La crisis energética, la inflación y los casos de equivocada gestión oficial más los que están ya en manos de la Justicia son tres variables que hoy condicionan la economía y el momento político.
Con empresas que no pueden producir porque no reciben la energía necesaria la economía irá desacelerándose por el lado de la oferta, complicando aún más el costado sensible de los precios. Hoy por hoy la inflación no se produce por la demanda, como venía sucediendo hasta hace un tiempo sino por una oferta que no responde a las necesidades del consumo y la inversión. 
Con una inflación creciente, sola estadísticamente reprimida, la crisis energética multiplica los costos de los insumos tal como se fue evidenciando en el caso de la harina o de los productos químicos. En una semana el precio del pan se triplicó.
Mientras esto sucede, a la ministra de Economía Felisa Miceli la envuelve el escándalo de las peripecias de la bolsa con elevado monto de dinero olvidada a pasos de su despacho, eso que se ha dado en llamar el "toilete-gate". Debería estar concentrada en hacer frente a los significativos cuellos de botella que enfrenta el país. Pero, pese al respaldo del jefe del Estado, el trabajo operativo en el Palacio de Hacienda está prácticamente paralizado. No hay ni tranquilidad frente a las presiones que llegan del exterior ni entusiasmo por parte de los funcionarios.

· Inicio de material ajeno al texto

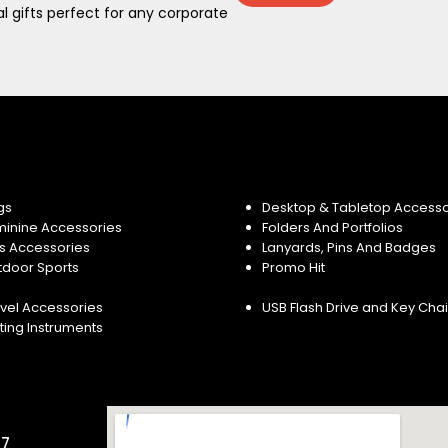
 gifts perfect for any corporate
gs
Desktop & Tabletop Accesso
minine Accessories
Folders And Portfolios
s Accessories
Lanyards, Pins And Badges
tdoor Sports
Promo Hit
vel Accessories
USB Flash Drive and Key Cha
ting Instruments
57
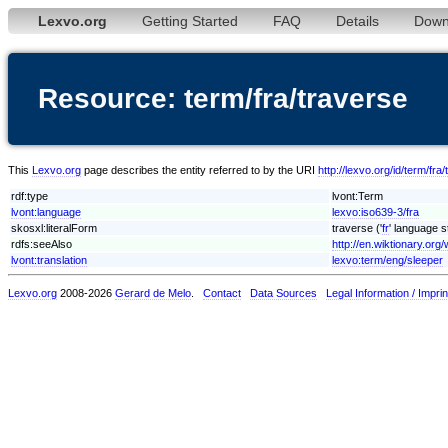
Lexvo.org
Getting Started
FAQ
Details
Down
Resource: term/fra/traverse
This
Lexvo.org
page describes the entity referred to by the URI
http://lexvo.org/id/term/fra
rdf:type
lvont:Term
lvont:language
lexvo:iso639-3/fra
skosxl:literalForm
traverse ('
fr
' language s
rdfs:seeAlso
http://en.wiktionary.org/
lvont:translation
lexvo:term/eng/sleeper
Lexvo.org
2008-2026
Gerard de Melo
.
Contact
Data Sources
Legal Information / Imprin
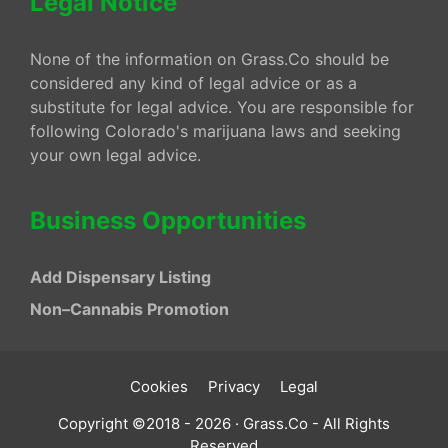
Legal Notice
None of the information on Grass.Co should be
considered any kind of legal advice or as a
substitute for legal advice. You are responsible for
following Colorado's marijuana laws and seeking
your own legal advice.
Business Opportunities
Add Dispensary Listing
Non–Cannabis Promotion
Cookies
Privacy
Legal
Copyright ©2018 - 2026 · Grass.Co - All Rights
Reserved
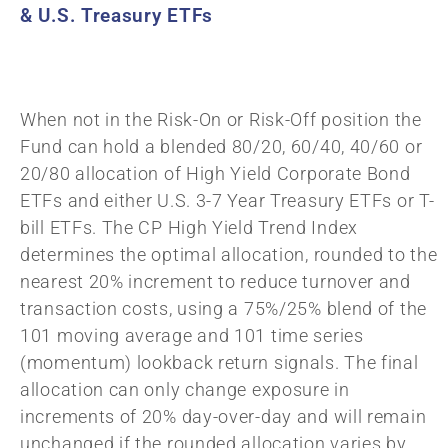
& U.S. Treasury ETFs
When not in the Risk-On or Risk-Off position the
Fund can hold a blended 80/20, 60/40, 40/60 or
20/80 allocation of High Yield Corporate Bond
ETFs and either U.S. 3-7 Year Treasury ETFs or T-
bill ETFs. The CP High Yield Trend Index
determines the optimal allocation, rounded to the
nearest 20% increment to reduce turnover and
transaction costs, using a 75%/25% blend of the
101 moving average and 101 time series
(momentum) lookback return signals. The final
allocation can only change exposure in
increments of 20% day-over-day and will remain
unchanged if the rounded allocation varies by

Irónicamente, la única medida que se conoció en esos días, desde el Ministerio de Economía fue el desplazamiento de técnicos del INDEC, intervenido desde enero pasado, en una acción que agrava la credibilidad del organismo que ya pareciera que no tiene retorno. No faltan opiniones de los expertos considerando que la única alternativa posible para generar expectativas confiables de indicadores decisivos para la vida productiva, laboral y financiera es crear un nuevo organismo, fundar otra entidad que nada tenga que ver con el INDEC, con la colaboración de los mejores especialistas del país y del extranjero y sin desprenderse de los profesionales del Instituto.
El presidente Néstor Kirchner dijo que "hay un lobby que hacen las empresas del sector para decir que es necesario subir la tarifa para que haya más gas". Evidentemente, el objetivo de las empresas de esa área de la energía es maximizar sus beneficios. Eso no puede ser objetado porque forma parte esencial de la dinámica del sistema.

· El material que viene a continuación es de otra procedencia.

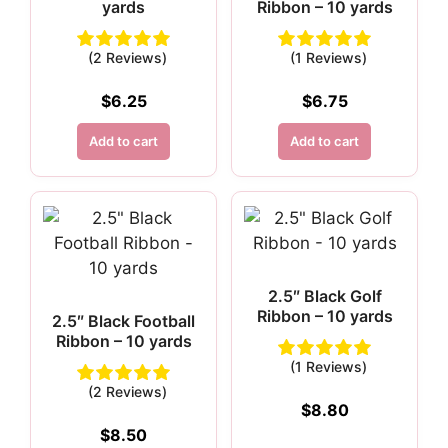
yards
Ribbon – 10 yards
(2 Reviews)
(1 Reviews)
$
6.25
$
6.75
Add to cart
Add to cart
2.5″ Black Golf
Ribbon – 10 yards
2.5″ Black Football
Ribbon – 10 yards
(1 Reviews)
(2 Reviews)
$
8.80
$
8.50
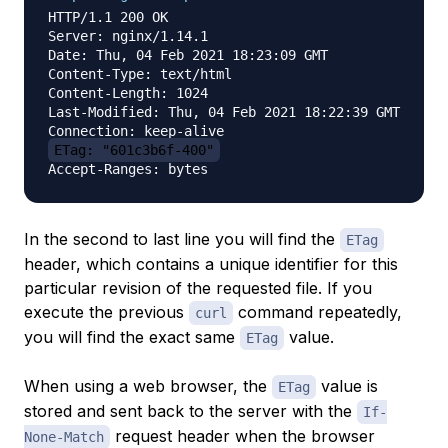
HTTP/1.1 200 OK

Server: nginx/1.14.1

Date: Thu, 04 Feb 2021 18:23:09 GMT

Content-Type: text/html

Content-Length: 1024

Last-Modified: Thu, 04 Feb 2021 18:22:39 GMT

ETag: "601c3b6f-400"
In the second to last line you will find the
ETag
header, which contains a unique identifier for this
particular revision of the requested file. If you
execute the previous
command repeatedly,
curl
you will find the exact same
value.
ETag
When using a web browser, the
value is
ETag
stored and sent back to the server with the
If-
request header when the browser
None-Match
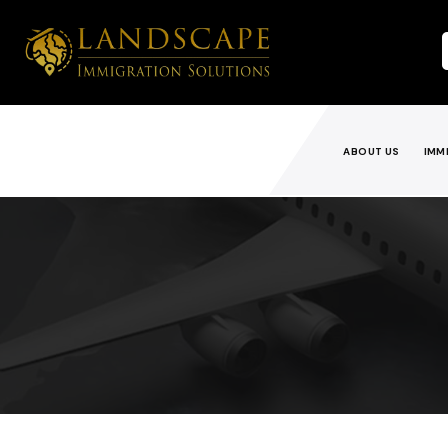
ABOUT US
IMM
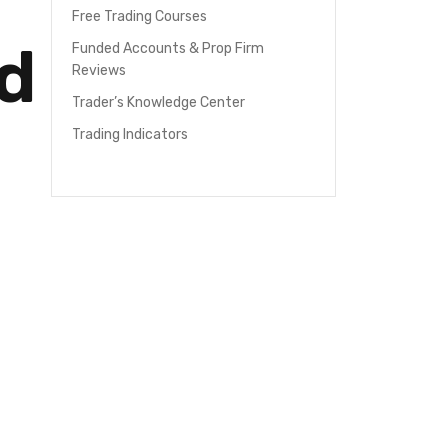
Free Trading Courses
d
Funded Accounts & Prop Firm
Reviews
Trader’s Knowledge Center
Trading Indicators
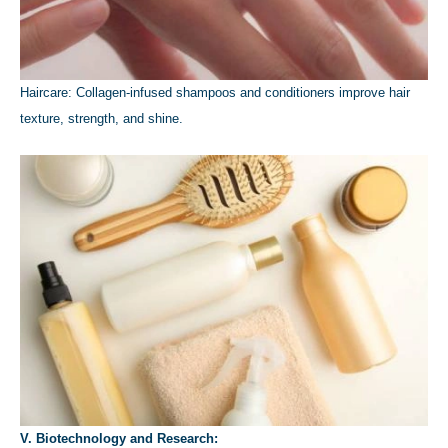
Haircare: Collagen-infused shampoos and conditioners improve hair
texture, strength, and shine.
V. Biotechnology and Research:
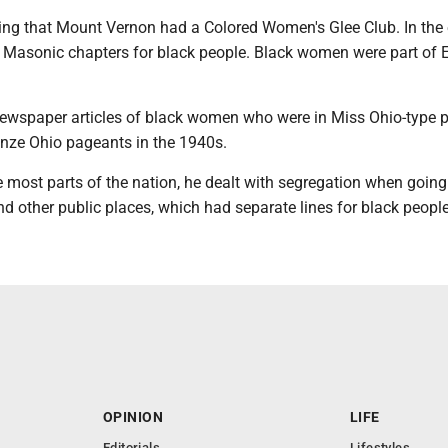
ing that Mount Vernon had a Colored Women's Glee Club. In the 
 Masonic chapters for black people. Black women were part of 
ewspaper articles of black women who were in Miss Ohio-type 
nze Ohio pageants in the 1940s.
ke most parts of the nation, he dealt with segregation when going
d other public places, which had separate lines for black people
OPINION
LIFE
Editorials
Lifestyles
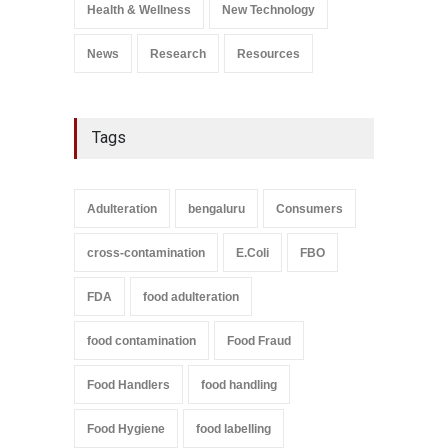
Health & Wellness
New Technology
News
Research
Resources
Tags
Adulteration
bengaluru
Consumers
cross-contamination
E.Coli
FBO
FDA
food adulteration
food contamination
Food Fraud
Food Handlers
food handling
Food Hygiene
food labelling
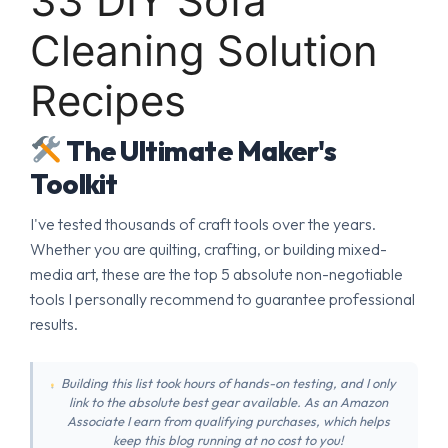
33 DIY Sofa
Cleaning Solution
Recipes
The Ultimate Maker's
Toolkit
I've tested thousands of craft tools over the years.
Whether you are quilting, crafting, or building mixed-
media art, these are the top 5 absolute non-negotiable
tools I personally recommend to guarantee professional
results.
Building this list took hours of hands-on testing, and I only
link to the absolute best gear available. As an Amazon
Associate I earn from qualifying purchases, which helps
keep this blog running at no cost to you!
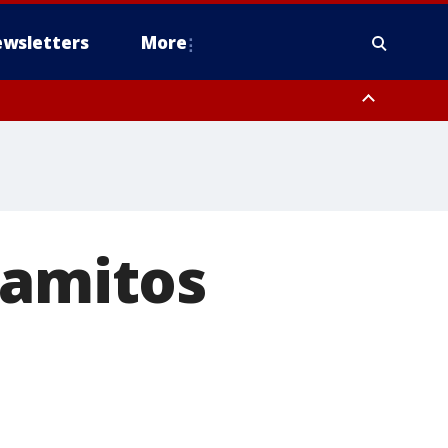
wsletters
More
lamitos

Es posible que las crisis sean una oportunidad para conseguir aumentos. Pero también es cierto que las empresas vienen reclamando retoques tarifarios desde hace años y que reconocen, por esa cuestión, falta de inversiones. También saben en el sector privado que en estos meses, previos a decisivas elecciones presidenciales, el Poder Ejecutivo no moverá las piezas para evitar protestas por la suba en los servicios.

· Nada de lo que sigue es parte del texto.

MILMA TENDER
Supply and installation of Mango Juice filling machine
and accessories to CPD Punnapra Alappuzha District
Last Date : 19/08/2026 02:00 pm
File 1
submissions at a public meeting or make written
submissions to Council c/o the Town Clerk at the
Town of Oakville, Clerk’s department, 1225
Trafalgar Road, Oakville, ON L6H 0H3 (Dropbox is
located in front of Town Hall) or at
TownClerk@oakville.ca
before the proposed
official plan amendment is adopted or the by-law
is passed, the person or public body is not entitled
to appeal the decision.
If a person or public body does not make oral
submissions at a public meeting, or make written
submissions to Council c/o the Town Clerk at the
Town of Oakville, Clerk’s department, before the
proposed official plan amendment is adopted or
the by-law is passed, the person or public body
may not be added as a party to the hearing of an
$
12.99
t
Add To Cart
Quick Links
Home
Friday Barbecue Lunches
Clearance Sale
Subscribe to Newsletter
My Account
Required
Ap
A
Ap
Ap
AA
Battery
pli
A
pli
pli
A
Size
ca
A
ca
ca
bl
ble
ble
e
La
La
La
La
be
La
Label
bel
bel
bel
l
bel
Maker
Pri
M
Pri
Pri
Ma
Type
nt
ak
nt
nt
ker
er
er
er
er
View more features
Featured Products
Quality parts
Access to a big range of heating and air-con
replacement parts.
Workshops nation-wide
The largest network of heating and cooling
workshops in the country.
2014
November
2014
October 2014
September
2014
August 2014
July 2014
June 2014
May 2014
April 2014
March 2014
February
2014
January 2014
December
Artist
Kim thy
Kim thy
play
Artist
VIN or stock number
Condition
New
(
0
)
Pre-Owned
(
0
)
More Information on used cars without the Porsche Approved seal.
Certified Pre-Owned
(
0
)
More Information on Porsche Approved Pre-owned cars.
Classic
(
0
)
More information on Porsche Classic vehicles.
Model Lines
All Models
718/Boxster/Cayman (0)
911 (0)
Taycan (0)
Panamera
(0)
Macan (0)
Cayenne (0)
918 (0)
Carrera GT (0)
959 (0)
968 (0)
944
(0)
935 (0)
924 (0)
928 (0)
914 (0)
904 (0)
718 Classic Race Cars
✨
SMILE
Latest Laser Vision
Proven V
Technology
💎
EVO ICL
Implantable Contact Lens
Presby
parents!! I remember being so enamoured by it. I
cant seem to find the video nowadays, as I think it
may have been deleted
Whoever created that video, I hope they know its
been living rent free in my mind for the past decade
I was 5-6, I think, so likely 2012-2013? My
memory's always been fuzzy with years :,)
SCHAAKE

Lo cierto es que las reservas energéticas se están agotando, la producción global ha perdido fuerza, no se efectuaron las inversiones que requiere un país en crecimiento, no avanzan las nuevas fuentes de provisión, hay que comprar energía de los países vecinos, a precios caros.
Falta electricidad por los requerimientos que impone el frío intenso, porque las represas hidroeléctricas están con poca agua. Falta gasoil porque no se ampliaron las destilerías, la usina núcleo eléctrica de Atucha no está terminada, se conocen proyectos de nuevas centrales pero para los años que vienen y a las multinacionales les conviene más extraer petróleo y gas de otros yacimientos en otros países.